Thrash metal alla vecchia: JUDICIARY – Flesh + Blood

Arthur Rizk si sta ritagliando un ruolo sempre più importante come produttore. Ignoto ai più, destò interesse in noi europei il giorno in cui accettò di lavorare per i Kreator su Hate Uber Alles, ma già vantava collaborazioni con Cavalera Conspiracy, Enforced e Gatekeeper. Parte della sua fama la deve senza dubbio ai Power Trip, avendo assemblato il poderoso suono presente in Nightmare Logic. Nulla di nuovo: già anni addietro i Forbidden rivoluzionarono tutto e alzarono un muro di suono sulle fondamenta del thrash metal. Arthur Rizk è l’uomo cui va dato atto di averne fatto un credo negli anni della New Wave of Traditional Heavy Metal.
Me lo ritrovo davanti per l’ennesima volta oggi che escono gli americani Judiciary, prodotti appunto, per il secondo album consecutivo, proprio da Arthur Rizk. Flesh + Blood è una bella evoluzione rispetto al suono sdoganato quattro anni fa nel buonissimo Surface Noise, col quale – guarda caso – avevano generato non pochi paragoni proprio con i Power Trip. L’album ha un carattere quasi industrial senza fare un diretto e lampante uso delle contaminazioni tipiche del filone. È un prodotto senza dubbio più europeo rispetto al precedente, e la definizione hardcore punk, a più riprese chiamata in causa nel loro recente passato, qui viene meno. Nonostante tutto è con quel suffisso -core con cui ci confronteremo inesorabilmente, perché il cantante Jake Collinson, capacissimo, bercia sempre di più. Eppure Flesh + Blood, pur essendo un album americano, ha un piglio massiccio che rimanda a Gurd, Kreator e Coroner di metà anni Novanta, con tempi lenti e in linea col generale rinnegamento di quella velocità esecutiva che era di moda all’epoca. Di base i riff sono pur sempre di natura slayeriana, massicci, cattivi, di reale impatto. C’è pure l’usanza tipica dei Cannibal Corpse di accennare a una ripartenza per poi rimanere nel mid-tempo: niente di nuovo neanche su questo fronte, ma è la maestria con cui utilizzano codesti cliché che mi sorprende positivamente. Stare into the Sun è l’episodio su cui i Judiciary giocano maggiormente con l’ascoltatore, fra blast beat accennati, assoli brevi e sopraffini e un riffing sempre lento e feroce.

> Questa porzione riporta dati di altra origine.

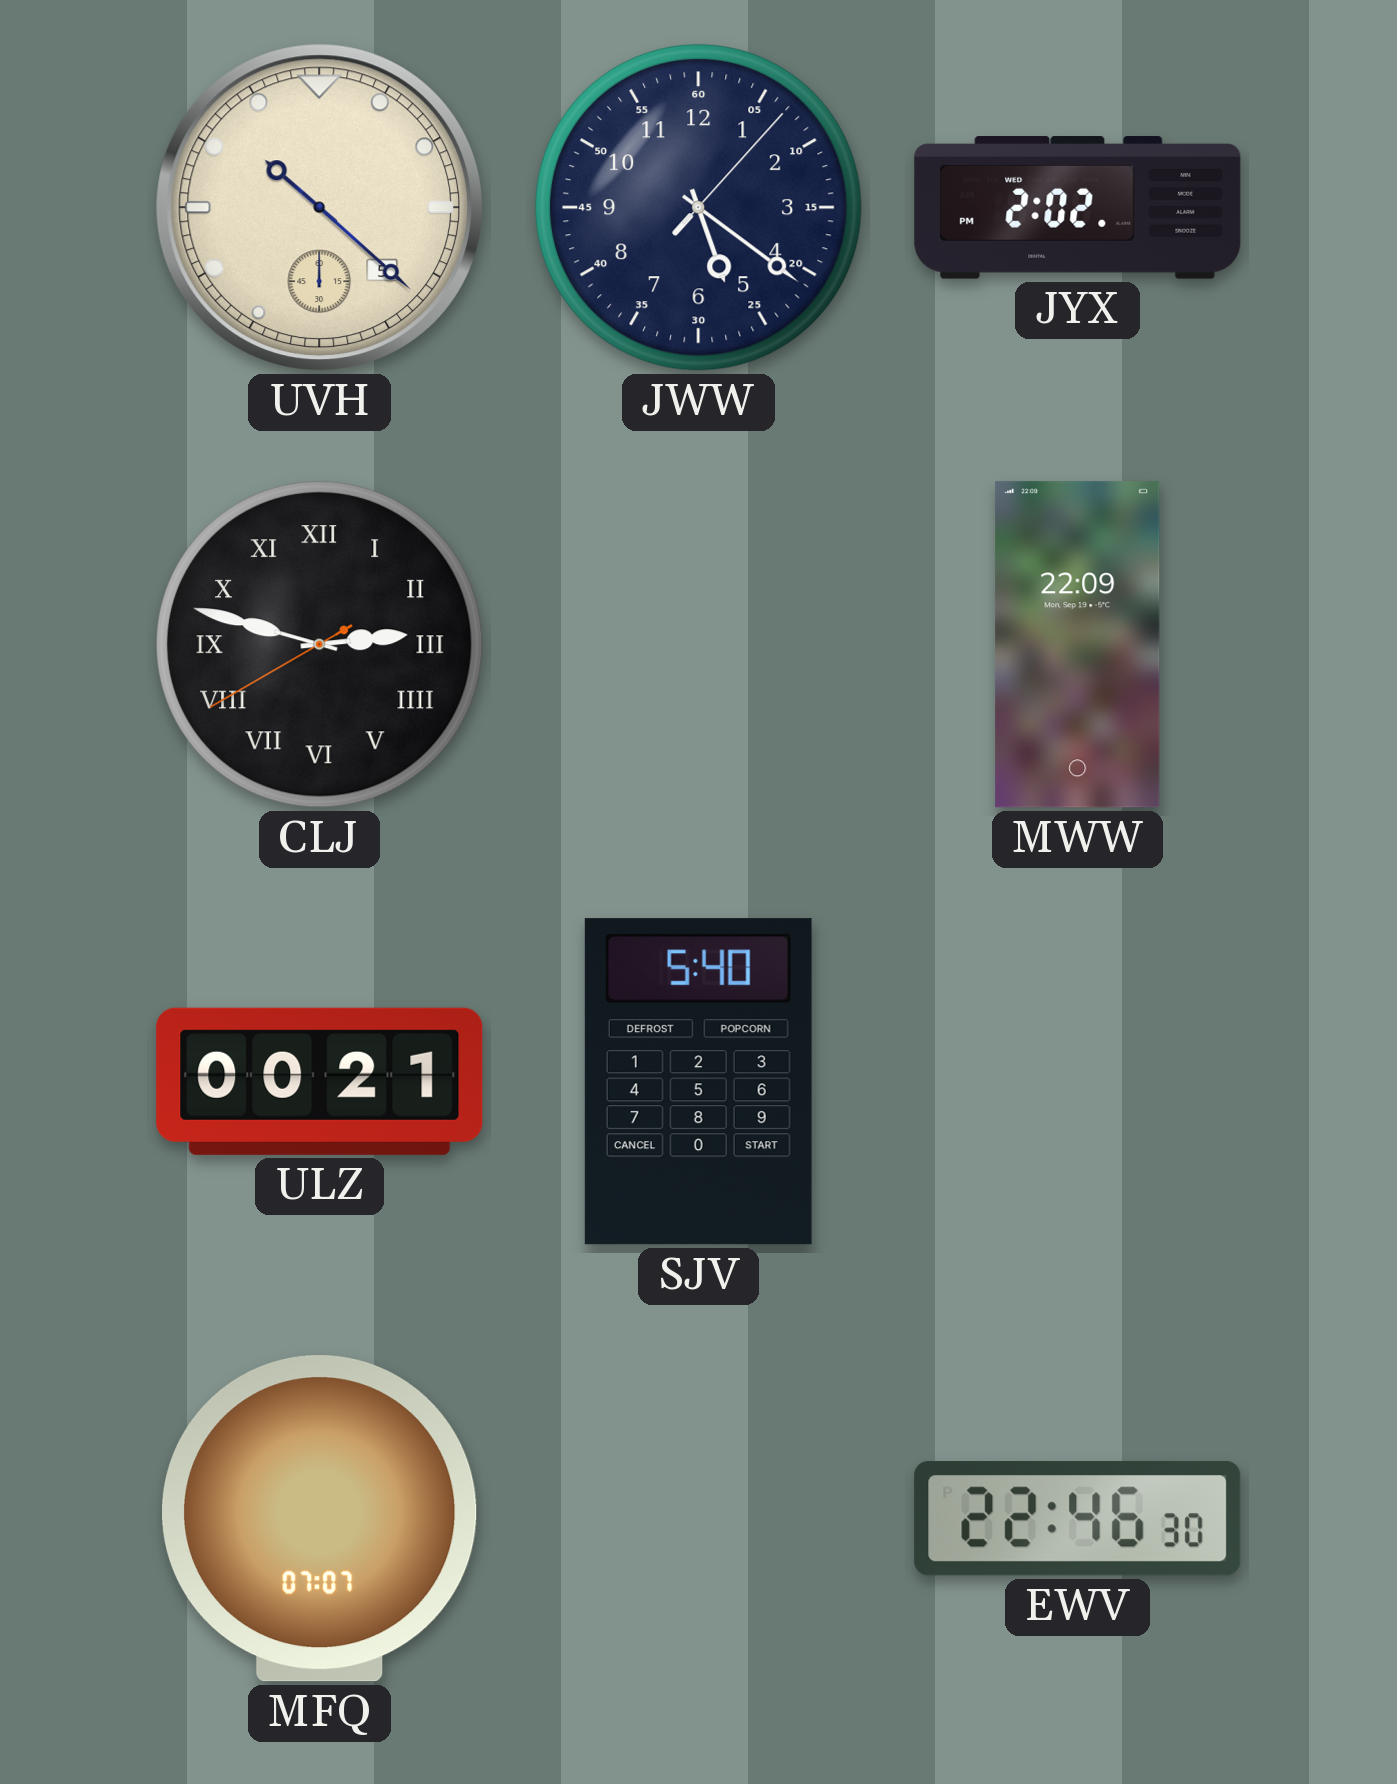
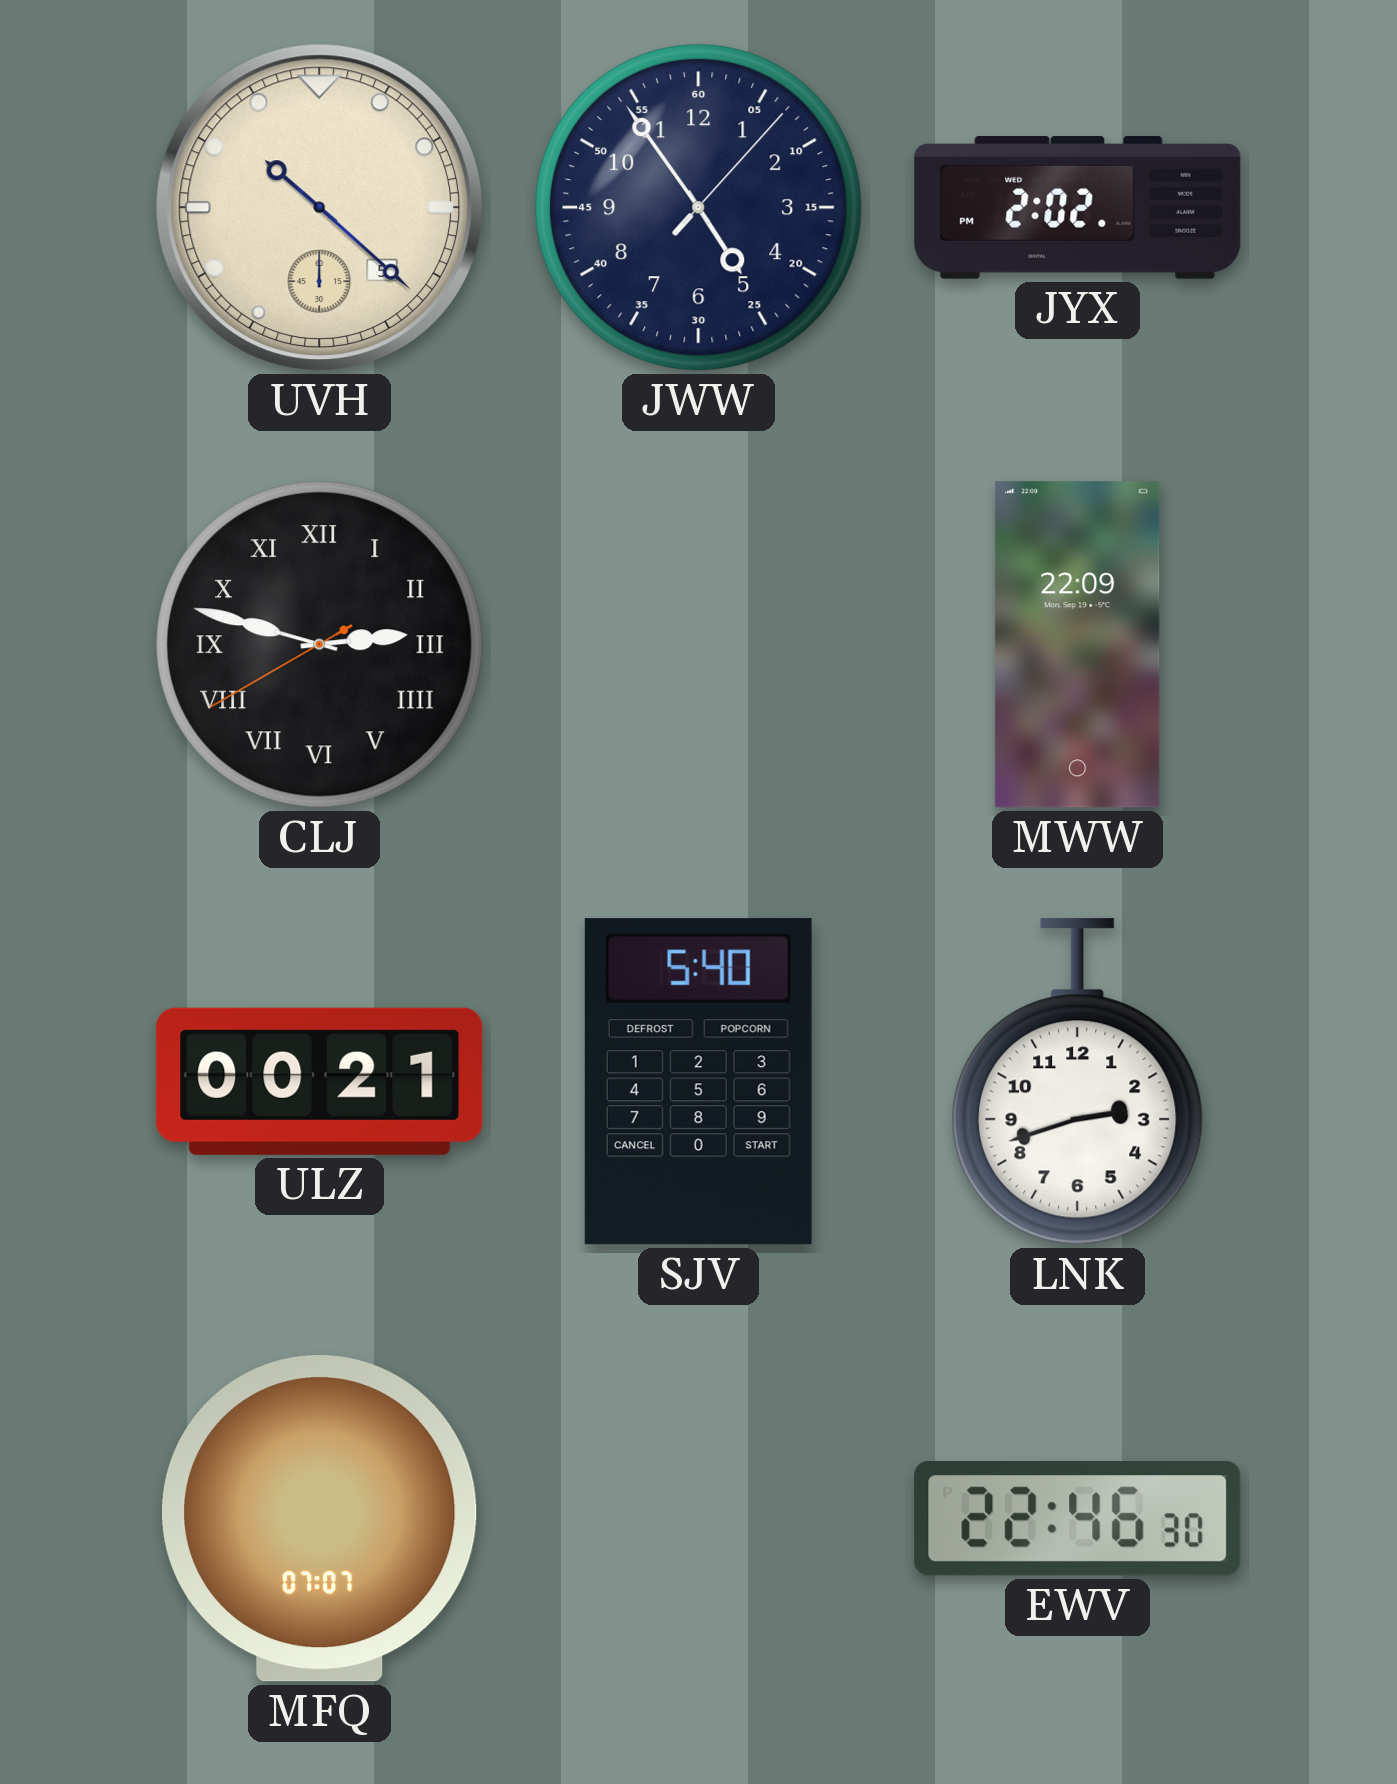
JWW: 5:21 -> 4:54
LNK: none -> 2:42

Flesh funge quasi da intro, come all’epoca in cui i Forbidden aprirono Green con la bellissima What is the Last Time?. A proposito, se devo menzionare a tutti i costi un riferimento a stelle e strisce a cui la musica dei Judiciary si riferisce, scelgo proprio i Forbidden del periodo Distortion e Green, due titoli ahimè troppo malvoluti all’epoca e che oggi riscontrerebbero attenzioni di tutt’altro genere. Cobalt la più ruffiana e diretta in assoluto, coi suoi riff stoppati e un piglio vagamente più immediato: è un album di riff e di suoni questo, a un primo ascolto certamente non lo apprezzerete per le canzoni o per i ritornelli. Ma è facile che avrete voglia di risentirlo, e saranno i successivi passaggi ad avere le maggiori chance di cementarlo nella vostra testa.
Album coraggiosissimo, specie per il fatto che azzera quasi completamente uno stile funzionale ma derivativo come quello di Surface Noise. Produrre un secondo album su quella falsariga sarebbe stato semplicissimo e avrebbe con buona probabilità funzionato: quante giovani band debitrici del thrash anni Ottanta (e primi Novanta) giocano sul sicuro e ci assicurano un filotto di otto, dieci album tutti simili e tutti carini nel breve volgere di un decennio abbondante? Non è proprio così che i Municipal Waste hanno finito col romperci il cazzo? I Judiciary fanno quello che facevano le band anni fa: si evolvono, esplorano una direzione. E a darmi ogni strumento necessario ad aver fiducia in loro ci sono due cose: un altro buon disco pubblicato e la certezza che non lo stanno facendo per i quattrini. Avanti così. Purché vi riesca bene, suonate quello che volete: finora è stata una tattica vincente. (Marco Belardi)
Una ulteriore dimostrazione del fatto che senza un produttore raramente i musicisti riescono a realizzare musica di valore.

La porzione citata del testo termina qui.